Bab 8. Membuat Kenangan Untuk Diingat

"Kyaaaaa, Wajahmu kenapaa? Seperti Monster," Dara mendorong dengan kuat, Alvianpun terperanjat dan memegangi wajahnya yang terasa panas dan perih.

Dara terus memandangi Alvian yang berlalu pergi ke arah cermin di kamar Dara.

"Shit! Aku lupa meminum obat," Alvian menghubungi Dokter pribadinya untuk datang ke rumah Dara.

"Ka-kamu kenapa Alvian?" tanya Dara gugup melihat kondisi Alvian yang mengerikan. Kemudian Alvian mendekati Dara dan duduk di sebelahnya.

"Aku alergi, makanya kulitku seperti ini," ucap Alvian, sembari mengusap kulit di lengannya yang mulai terasa gatal. Dara nampak memandangi Alvian dari ujung kaki sampai ke ujung rambut. Wajah Alvian merah, dengan bibir dan kelopak mata bengkak, seperti seorang yang disengat lebah.

"Alergi apa? aku carikan obat untukmu, ya!" tanya Dara heran sekaligus ada rasa khawatir. Ketika Dara hendak melangkahkan kaki, lengan Alvian mencegahnya.

"Sudah, tak apa. Sebentar lagi Dokterku akan datang. Aku alergi udang, kau ingat tadi aku makan dengan udang?" mendengar paparan Alvian berhasil membuat Dara terkejut, tangan Dara menutup mulutnya yang menganga. 'Tak habis pikir, lalu kenapa dia makan?' batinnya.

"Kenapa Anda tidak bilang sebelumnya?" ucap Dara yang heran dengan pria di hadapannya kini.

"Sengaja, aku ingin kamu mengingat ini!" Alvian memperlihatkan wajahnya tepat di hadapan wajah Dara. Sedangkan Dara mengernyit, mencoba memahami maksud Alvian.
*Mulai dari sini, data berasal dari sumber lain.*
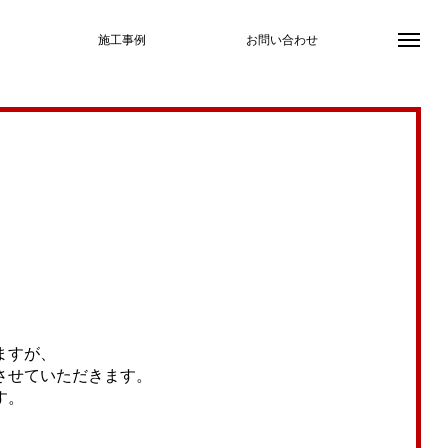
施工事例
お問い合わせ
ますが、
させていただきます。
す。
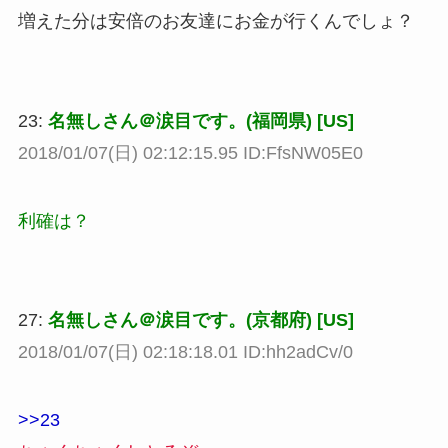
増えた分は安倍のお友達にお金が行くんでしょ？
23:
名無しさん＠涙目です。(福岡県) [US]
2018/01/07(日) 02:12:15.95 ID:FfsNW05E0
利確は？
27:
名無しさん＠涙目です。(京都府) [US]
2018/01/07(日) 02:18:18.01 ID:hh2adCv/0
>>23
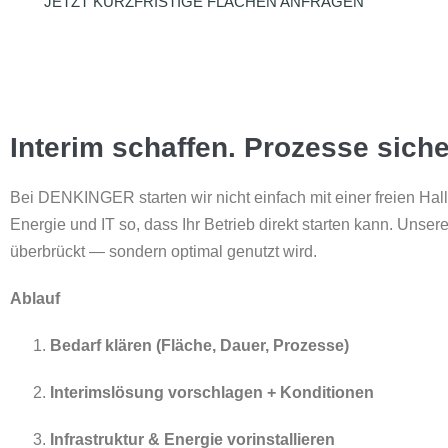
JETZT KURZFRISTIGE FLÄCHEN ANFRAGEN
Interim schaffen. Prozesse siche
Bei DENKINGER starten wir nicht einfach mit einer freien Halle
Energie und IT so, dass Ihr Betrieb direkt starten kann. Unser
überbrückt — sondern optimal genutzt wird.
Ablauf
Bedarf klären (Fläche, Dauer, Prozesse)
Interimslösung vorschlagen + Konditionen
Infrastruktur & Energie vorinstallieren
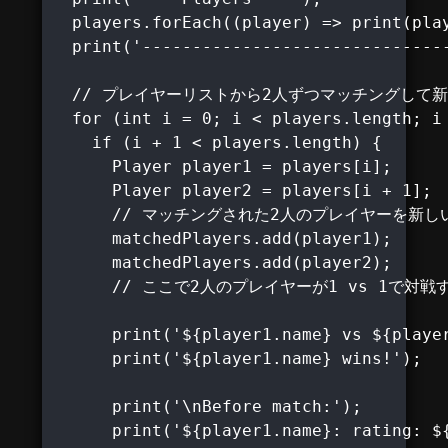
  players.forEach((player) => print(play
  print('-------------------------------
  // プレイヤーリストから2人ずつマッチングして新
  for (int i = 0; i < players.length; i 
    if (i + 1 < players.length) {

      Player player1 = players[i];

      Player player2 = players[i + 1];

      // マッチングされた2人のプレイヤーを新し
      matchedPlayers.add(player1);

      matchedPlayers.add(player2);

      // ここで2人のプレイヤーが1 vs 1で対戦
      print('${player1.name} vs ${player
      print('${player1.name} wins!');

      print('\nBefore match:');

      print('${player1.name}: rating: ${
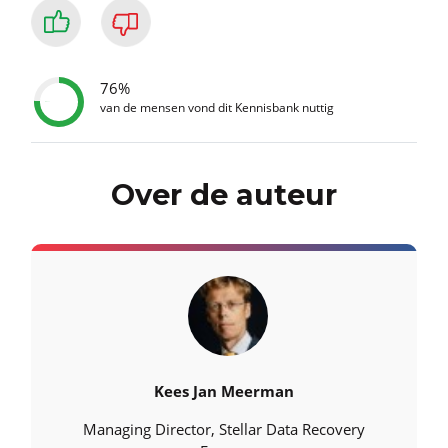
76%
van de mensen vond dit Kennisbank nuttig
Over de auteur
Kees Jan Meerman
Managing Director, Stellar Data Recovery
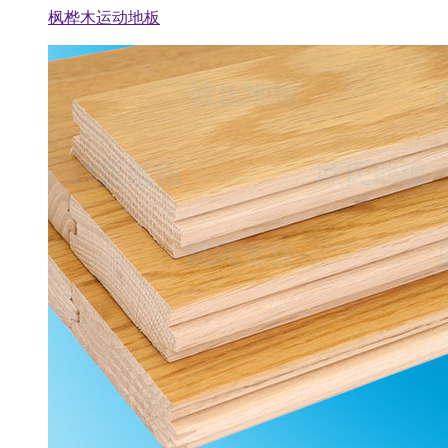
枫桦木运动地板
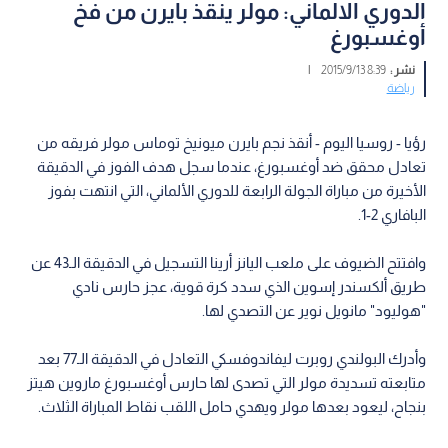
الدوري الالماني: مولر ينقذ بايرن من فخ
أوغسبورغ
نشر :
8:39 2015/9/13
|
رياضة
رؤيا - روسيا اليوم - أنقذ نجم بايرن ميونيخ توماس مولر فريقه من
تعادل محقق ضد أوغسبورغ، عندما سجل هدف الفوز في الدقيقة
الأخيرة من مباراة الجولة الرابعة للدوري الألماني، التي انتهت بفوز
البافاري 2-1.
وافتتح الضيوف على ملعب اليانز أرينا التسجيل في الدقيقة الـ43 عن
طريق ألكسندر إسوين الذي سدد كرة قوية، عجز حارس نادي
"هوليود" مانويل نوير عن التصدي لها.
وأدرك البولندي روبرت ليفاندوفسكي التعادل في الدقيقة الـ77 بعد
متابعته تسديدة مولر التي تصدى لها حارس أوغسبورغ ماروين هيتز
بنجاح، ليعود بعدها مولر ويهدي حامل اللقب نقاط المباراة الثلاث.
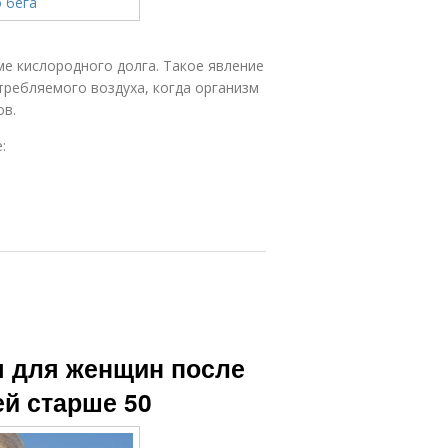
ме кислородного долга. Такое явление
требляемого воздуха, когда организм
ов.
:
я для женщин после
ей старше 50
"Aku ingin kamu mengingat, bahwa aku alergi udang, jika aku memakan udang, hal ini selalu terjadi. Bahkan bisa lebih parah lagi, ingat di kepala cantikmu itu, ya!" sementara Dara masih tertegun mendengar ucapan Alvian.

Tak lama Dokter pun datang, ia bernama Sinta, Dokter muda berparas cantik, anggun dan pastinya cerdas karena dia seorang dokter.

"Hai, Sin. Silahkan masuk," Alvian mempersilahkan Sinta masuk ke kamar Dara, tanpa ia beranjak dari tempat duduknya. Sedangkan Dara yang membukakan pintu untuk sang dokter justru tertegun melihatnya. Bagaimana tidak? Dokter itu sangat cantik, entah kenapa ada rasa khawatir di benak Dara.

"Hai, kalian berdua kenapa bengong-bengonan begitu. Aku disini menahan sakit, loh! Astaga!" mendangar omelan Alvian membuat mereka tersadar.

"Oh, iya. Silahkan masuk Dokter," Dara mempersilahkan Sinta untuk masuk.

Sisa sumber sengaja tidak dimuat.